■ **Activity**
Could you please write out each line of the records exactly, minus the pictures?

■ **Supplied records**
= = = = = = =
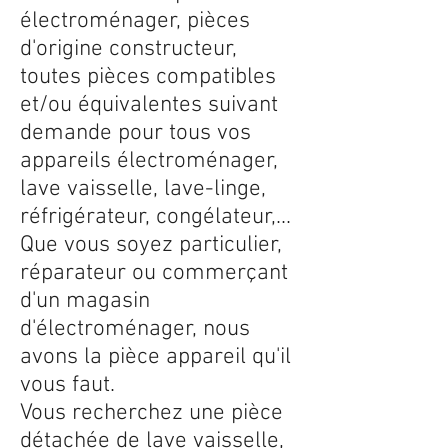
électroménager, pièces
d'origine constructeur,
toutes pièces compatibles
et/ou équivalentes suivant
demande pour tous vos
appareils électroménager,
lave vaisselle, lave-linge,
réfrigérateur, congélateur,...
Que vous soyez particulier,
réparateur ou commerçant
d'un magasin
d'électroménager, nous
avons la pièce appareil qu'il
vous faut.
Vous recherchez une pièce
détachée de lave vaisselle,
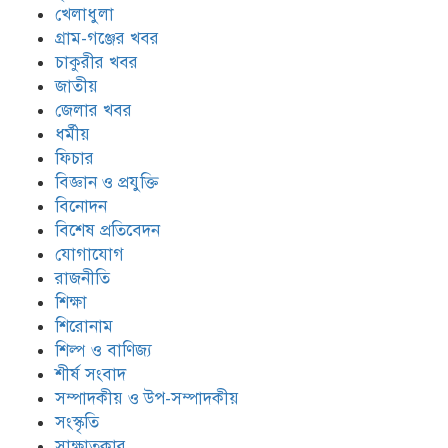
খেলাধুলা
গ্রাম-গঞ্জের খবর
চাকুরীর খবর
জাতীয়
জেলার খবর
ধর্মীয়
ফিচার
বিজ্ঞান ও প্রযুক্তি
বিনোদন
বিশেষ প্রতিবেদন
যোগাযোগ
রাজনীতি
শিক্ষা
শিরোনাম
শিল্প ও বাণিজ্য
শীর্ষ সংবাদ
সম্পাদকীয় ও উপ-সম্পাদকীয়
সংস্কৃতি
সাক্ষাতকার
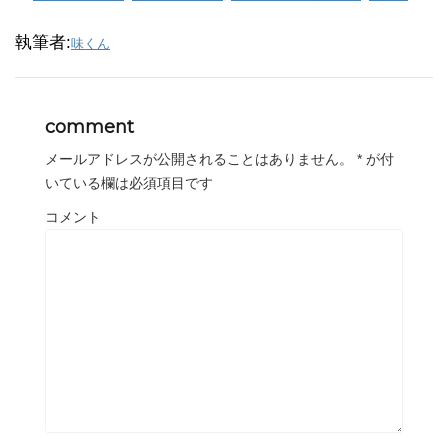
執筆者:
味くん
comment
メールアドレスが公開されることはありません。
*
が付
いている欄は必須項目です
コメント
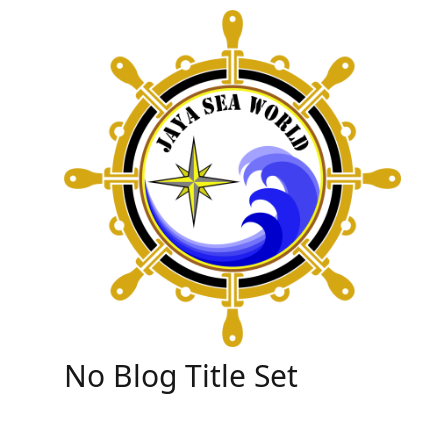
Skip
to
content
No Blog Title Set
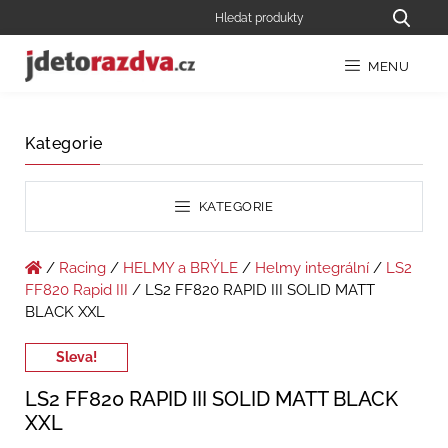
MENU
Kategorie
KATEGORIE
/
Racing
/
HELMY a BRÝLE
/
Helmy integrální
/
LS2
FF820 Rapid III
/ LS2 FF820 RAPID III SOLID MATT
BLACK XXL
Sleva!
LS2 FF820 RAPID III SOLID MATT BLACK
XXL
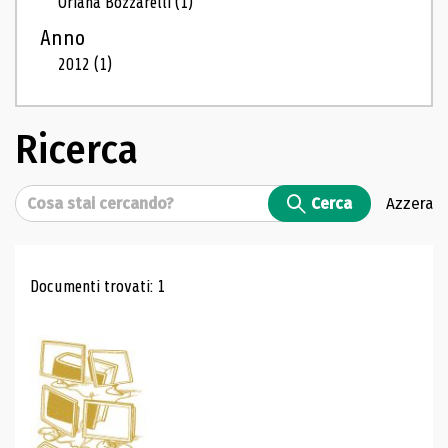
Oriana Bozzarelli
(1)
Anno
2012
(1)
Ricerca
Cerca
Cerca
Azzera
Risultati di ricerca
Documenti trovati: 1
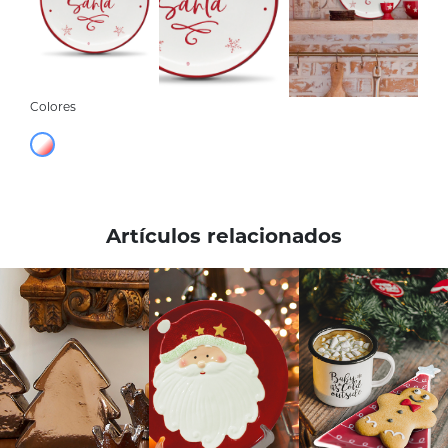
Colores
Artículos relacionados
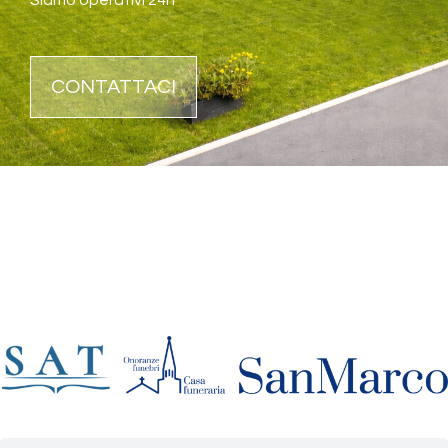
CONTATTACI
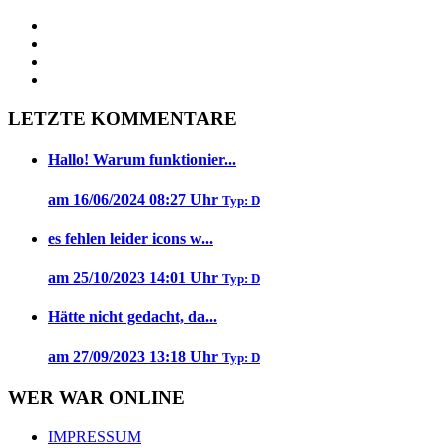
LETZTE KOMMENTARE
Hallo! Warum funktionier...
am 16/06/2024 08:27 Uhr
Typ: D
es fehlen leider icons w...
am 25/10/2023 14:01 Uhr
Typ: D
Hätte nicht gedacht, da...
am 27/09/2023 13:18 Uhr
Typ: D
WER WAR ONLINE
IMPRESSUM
= = = = = = =
■ **Exercise response**
électroménager, pièces
d'origine constructeur,
toutes pièces compatibles
et/ou équivalentes suivant
demande pour tous vos
appareils électroménager,
lave vaisselle, lave-linge,
réfrigérateur, congélateur,...
Que vous soyez particulier,
réparateur ou commerçant
d'un magasin
d'électroménager, nous
avons la pièce appareil qu'il
vous faut.
Vous recherchez une pièce
détachée de lave vaisselle,
খেলাধুলা
গ্রাম-গঞ্জের খবর
চাকুরীর খবর
জাতীয়
জেলার খবর
ধর্মীয়
ফিচার
বিজ্ঞান ও প্রযুক্তি
বিনোদন
বিশেষ প্রতিবেদন
যোগাযোগ
রাজনীতি
শিক্ষা
শিরোনাম
শিল্প ও বাণিজ্য
শীর্ষ সংবাদ
সম্পাদকীয় ও উপ-সম্পাদকীয়
সংস্কৃতি
সাক্ষাতকার
執筆者:
味くん
comment
メールアドレスが公開されることはありません。
*
が付
いている欄は必須項目です
コメント
Skip
to
content
No Blog Title Set
MENU
Kategorie
KATEGORIE
/
Racing
/
HELMY a BRÝLE
/
Helmy integrální
/
LS2
FF820 Rapid III
/ LS2 FF820 RAPID III SOLID MATT
BLACK XXL
Sleva!
LS2 FF820 RAPID III SOLID MATT BLACK
XXL
Oriana Bozzarelli
(1)
Anno
2012
(1)
Ricerca
Cerca
Cerca
Azzera
Risultati di ricerca
Documenti trovati: 1
Colores
Artículos relacionados
CONTATTACI
LETZTE KOMMENTARE
Hallo! Warum funktionier...
am 16/06/2024 08:27 Uhr
Typ: D
es fehlen leider icons w...
am 25/10/2023 14:01 Uhr
Typ: D
Hätte nicht gedacht, da...
am 27/09/2023 13:18 Uhr
Typ: D
WER WAR ONLINE
IMPRESSUM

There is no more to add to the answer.